Documents recently obtained by the Free Press show that, by late January, Mr. Kamras had been informed that staff at the middle school had changed the teacher’s Fs to Cs for some students after the first grading period in November. To date, nothing has changed for those implicated in the grade changes. 

The documents include copies of an email on the grade changes that Mr. Kamras acknowledged receiving, as well as RPS grade documents showing the grade that the teacher submitted and the improved grade that was listed on a failing student’s report card.

The teacher, who previously taught in Miami, was notified she could appeal her termination, but elected not to begin the process.

The Free Press was alerted to the grade-change allegation on Jan. 18 and initiated an inquiry to the middle school’s principal, Dr. Stacy Gibbs Gaines. According to information the Free Press received, Dr. Gaines allegedly authorized the grade changes, although there was no evidence to support that allegation. 
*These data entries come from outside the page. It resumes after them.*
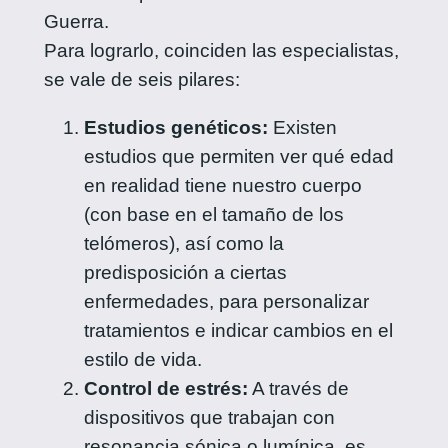
Guerra.
Para lograrlo, coinciden las especialistas,
se vale de seis pilares:
Estudios genéticos:
Existen
estudios que permiten ver qué edad
en realidad tiene nuestro cuerpo
(con base en el tamaño de los
telómeros), así como la
predisposición a ciertas
enfermedades, para personalizar
tratamientos e indicar cambios en el
estilo de vida.
Control de estrés:
A través de
dispositivos que trabajan con
resonancia sónica o lumínica, es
Kenita Bowers, then RPS spokeswoman, issued a statement to the Free Press on Jan. 24: “Our investigation concludes that these allegations are inaccurate. The principal has confirmed that she did not have any involvement in a situation of this nature nor does she engage in the practice of changing grades.”

In the statement, Ms. Bowers also said “there is zero tolerance for the practice of unethically changing grades in Richmond Public Schools.”

The allegation was revived after the Free Press received documents in mid-May that show student grades in the teacher’s Spanish classes were changed between the time the teacher submitted the grades and the time report cards were issued to students Nov. 12. 

An updated statement from the teacher provided to the Free Press this month also points the finger at an assistant principal. According to the statement, the assistant principal directed the teacher to change the Fs earned by the students to Cs. The statement also notes that another staff member who works with the school’s counselors also told the teacher that the grades would be changed and, when the teacher disagreed, warned her not to do anything.

According to emails sent to Mr. Kamras Jan. 25 and Jan. 26, the initial January inquiry from the Free Press had repercussions.

The emails show that the teacher had been assigned a mentor at the beginning of the year to assist the teacher with creating lesson plans, developing class projects and becoming more successful in classroom management.

Soon after the Free Press inquiry, the teacher was told she was ineligible for a mentor and the logs of the assigned mentor’s work allegedly were erased.

The teacher also reported being harassed by the middle school’s administration beginning in late January and expressed concern then that a paper trail was being created to justify her firing at the end of the year.